A US film industry official said yesterday that China should lift barriers that block most movie imports, warning that they are fueling its thriving market for pirated titles and hurting Chinese studios.
Beijing allows in 20 foreign films for theatrical release each year, a tiny fraction of the hun-dreds produced, said Michael Ellis, senior vice president for the Asia-Pacific of the Motion Picture Association.
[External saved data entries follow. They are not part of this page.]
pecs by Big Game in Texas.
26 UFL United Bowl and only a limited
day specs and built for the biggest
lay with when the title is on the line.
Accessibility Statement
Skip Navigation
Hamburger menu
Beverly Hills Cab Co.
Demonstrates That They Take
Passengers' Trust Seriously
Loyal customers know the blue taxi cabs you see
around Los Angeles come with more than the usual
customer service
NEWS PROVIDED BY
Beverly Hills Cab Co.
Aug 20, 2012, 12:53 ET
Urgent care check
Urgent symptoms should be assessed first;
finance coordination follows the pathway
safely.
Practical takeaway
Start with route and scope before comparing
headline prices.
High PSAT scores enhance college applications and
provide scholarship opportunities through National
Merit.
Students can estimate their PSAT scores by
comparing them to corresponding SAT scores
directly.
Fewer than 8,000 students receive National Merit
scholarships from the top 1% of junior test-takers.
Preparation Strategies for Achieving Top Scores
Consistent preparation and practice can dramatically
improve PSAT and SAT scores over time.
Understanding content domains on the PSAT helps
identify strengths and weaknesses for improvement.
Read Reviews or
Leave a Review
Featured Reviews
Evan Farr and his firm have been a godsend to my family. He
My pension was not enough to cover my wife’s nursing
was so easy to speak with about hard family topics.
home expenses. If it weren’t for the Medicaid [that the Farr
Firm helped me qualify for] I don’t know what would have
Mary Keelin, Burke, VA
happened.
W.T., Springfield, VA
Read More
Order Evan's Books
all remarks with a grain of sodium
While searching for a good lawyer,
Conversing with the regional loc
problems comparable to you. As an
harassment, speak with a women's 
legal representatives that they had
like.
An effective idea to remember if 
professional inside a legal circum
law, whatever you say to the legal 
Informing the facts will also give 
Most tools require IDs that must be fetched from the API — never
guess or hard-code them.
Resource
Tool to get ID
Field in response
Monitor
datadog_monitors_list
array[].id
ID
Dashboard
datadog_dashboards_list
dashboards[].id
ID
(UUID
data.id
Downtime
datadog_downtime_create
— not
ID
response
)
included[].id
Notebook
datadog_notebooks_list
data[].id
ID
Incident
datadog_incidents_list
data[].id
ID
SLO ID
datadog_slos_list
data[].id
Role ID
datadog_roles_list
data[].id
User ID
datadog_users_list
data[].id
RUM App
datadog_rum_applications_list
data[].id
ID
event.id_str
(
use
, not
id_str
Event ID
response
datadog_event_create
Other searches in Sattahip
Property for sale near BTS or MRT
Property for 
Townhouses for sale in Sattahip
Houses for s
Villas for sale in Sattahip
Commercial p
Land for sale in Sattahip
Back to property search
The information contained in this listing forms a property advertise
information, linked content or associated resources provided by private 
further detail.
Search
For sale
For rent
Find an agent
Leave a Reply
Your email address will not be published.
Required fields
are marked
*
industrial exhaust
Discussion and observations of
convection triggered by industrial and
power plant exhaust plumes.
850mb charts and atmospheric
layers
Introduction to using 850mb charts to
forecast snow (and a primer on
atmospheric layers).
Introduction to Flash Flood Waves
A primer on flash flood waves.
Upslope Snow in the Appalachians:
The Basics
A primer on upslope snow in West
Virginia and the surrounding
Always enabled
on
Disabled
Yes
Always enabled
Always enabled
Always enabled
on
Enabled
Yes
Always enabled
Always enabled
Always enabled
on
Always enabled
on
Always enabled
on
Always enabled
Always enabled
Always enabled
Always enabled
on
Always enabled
He said the gap is filled by pirated DVD copies, which are believed to account for 93 percent of movies sold in China.
"There needs to be a recognition that there's not going to be progress until they open the market and build a legitimate film industry here that everyone can get into," Ellis said during an appearance before the Foreign Correspondents Club of China. "Until that happens, you'll have this vacuum that pirates will plug with pirated products."
Film piracy is believed to have cost US studios US$244 million in lost potential box office revenues in China last year, said Ellis, whose group is made up of the seven top Hollywood studios.
But he said estimated piracy losses to Chinese studios were far higher at US$2.4 billion.
The 20-title Chinese import quota is based on commitments to the WTO. But the figure is controversial, with the US saying it was meant to be a minimum, while Beijing treats it as an upper limit.
US studios released 549 movies last year, according to Ellis.
Chinese officials are reluctant to ease import controls for fear of hurting China's studios. Foreign movies are hugely popular in China, but the state film distributor removes them from cinemas during high-viewership periods.